Harry nodded. ‘I really do think they are. You don’t kill a man whose brains you want to pick. You hold him and his family and threaten your way to his cooperation.

‘Seamus. Both Rankshaw-Pyke men are on strength with your lot of bag-snatchers and midnight assassins. I want their records five minutes since, including their magical signatures. As Unspeakables, they’ve waived any rights in the information.

‘Now. As to their families -’

‘Harry.’ Kingsley’s tone was admonitory and alarmed. ‘Tell me you don’t intend a Trace.’

‘Then I’ll not tell you, you can pick up on it as you watch.’

‘That’s illegal.’

‘In peacetime. Up the Threat Assessment Level, execute Queen’s -’

‘Potter -’

‘If you’ll not up the level, Minister, up yours. We’ve treaty obligations to the Danes, that’s enough to be going on with, damn it - and if my counterpart isn’t saying something of the sort to your counterpart just now, I shall be very surprised. We -’

‘Why wait upon the Danish Wizards?’ The snarling, guttural question came from behind Kingsley as a squat figure pushed forward. ‘Wizard Zabini is our liaison, Wizard Shacklebolt. An emissary accredited by us as well as by Wizards has been taken hostage, and you have treaty obligations to us.’

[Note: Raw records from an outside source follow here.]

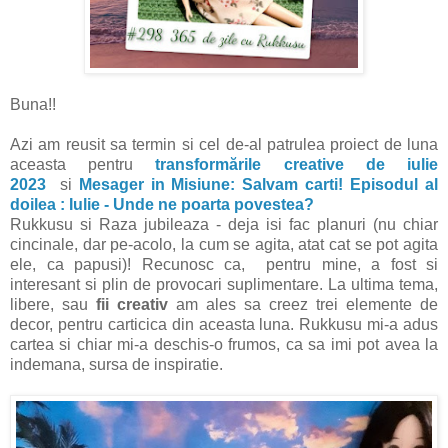
Buna!!
Azi am reusit sa termin si cel de-al patrulea proiect de luna
aceasta pentru
transformările creative de iulie
2023
si
Mesager in Misiune: Salvam carti! Episodul al
doilea : Iulie - Unde ne poarta povestea?
Rukkusu si Raza jubileaza - deja isi fac planuri (nu chiar
cincinale, dar pe-acolo, la cum se agita, atat cat se pot agita
ele, ca papusi)! Recunosc ca, pentru mine, a fost si
interesant si plin de provocari suplimentare. La ultima tema,
libere, sau
fii creativ
am ales sa creez trei elemente de
decor, pentru carticica din aceasta luna. Rukkusu mi-a adus
cartea si chiar mi-a deschis-o frumos, ca sa imi pot avea la
indemana, sursa de inspiratie.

‘Hail and honour, Grotgrund. May your gold increase.’

The chief of the Goblins glared.

‘Here,’ said Blaise, cheerily, to Kingsley, ‘is where Harry and I should normally exchange exaggerated winks to clue you in, Minister, but I think we can take that as read.’

Kingsley had no chance to reply, which was just as well, as he was choking upon the various things he might say.

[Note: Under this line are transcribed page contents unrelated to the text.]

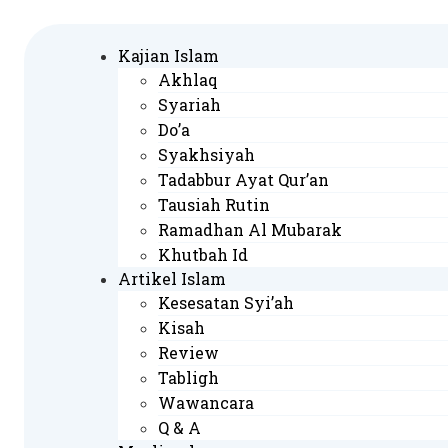
Skip
to
Kajian Islam
content
Akhlaq
Syariah
Do’a
Syakhsiyah
Tadabbur Ayat Qur’an
Tausiah Rutin
Ramadhan Al Mubarak
Khutbah Id
Artikel Islam
Kesesatan Syi’ah
Kisah
Review
Tabligh
Wawancara
Q & A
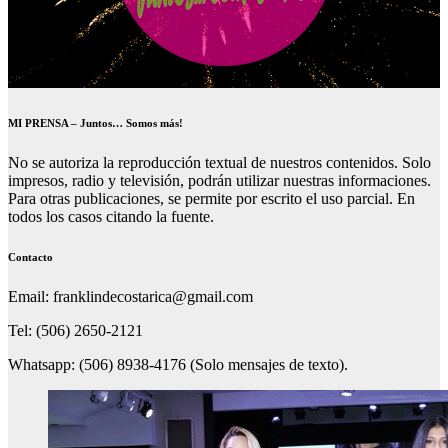
MI PRENSA – Juntos… Somos más!
No se autoriza la reproducción textual de nuestros contenidos. Solo
impresos, radio y televisión, podrán utilizar nuestras informaciones.
Para otras publicaciones, se permite por escrito el uso parcial. En
todos los casos citando la fuente.
Contacto
Email: franklindecostarica@gmail.com
Tel: (506) 2650-2121
Whatsapp: (506) 8938-4176 (Solo mensajes de texto).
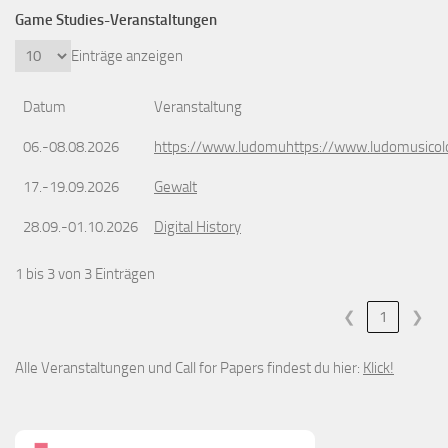
Game Studies-Veranstaltungen
Einträge anzeigen
Datum
Veranstaltung
06.-08.08.2026
https://www.ludomuhttps://www.ludomusicol
17.-19.09.2026
Gewalt
28.09.-01.10.2026
Digital History
1 bis 3 von 3 Einträgen
❮
1
❯
Alle Veranstaltungen und Call for Papers findest du hier:
Klick!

‘Ah,’ grunted Grotgrund. ‘Honoured Wizard-Thief Potter.’ The Goblins had never forgiven Harry for his actions in the late war; yet, granting the long history of internal Goblin raiding and reiving, they also regarded a successful thief as having attained worth, and were grudgingly and angrily respectful of such. ‘I might have known. What are you doing to find our emissary?’

‘We’ve sent a team.’

‘Wizards?’ Grotgrund did not attempt to hide his disdain.

‘Led by Bill Weasley.’

Grotgrund’s mouth twisted down. ‘Acceptable,’ he muttered, sourly. ‘And this other, lesser matter is connected?’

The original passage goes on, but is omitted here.